Your task » Please retype the entries below word for word, passing over every picture.

Supplied material »
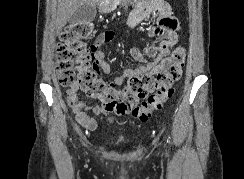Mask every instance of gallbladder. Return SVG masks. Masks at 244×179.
I'll use <instances>...</instances> for the list:
<instances>
[{
  "label": "gallbladder",
  "mask_w": 244,
  "mask_h": 179,
  "mask_svg": "<svg viewBox=\"0 0 244 179\" xmlns=\"http://www.w3.org/2000/svg\"><path fill=\"white\" fill-rule=\"evenodd\" d=\"M96 16V8L94 6H89V4H84L76 10L72 18H70V24H87V22H93Z\"/></svg>",
  "instance_id": "obj_1"
}]
</instances>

Answer to this task »
Mask every instance of gallbladder. Return SVG masks. Masks at 244×179.
I'll use <instances>...</instances> for the list:
<instances>
[{
  "label": "gallbladder",
  "mask_w": 244,
  "mask_h": 179,
  "mask_svg": "<svg viewBox=\"0 0 244 179\" xmlns=\"http://www.w3.org/2000/svg\"><path fill=\"white\" fill-rule=\"evenodd\" d=\"M96 16V8L94 6H89V4H84L76 10L72 18H70V24H87V22H93Z\"/></svg>",
  "instance_id": "obj_1"
}]
</instances>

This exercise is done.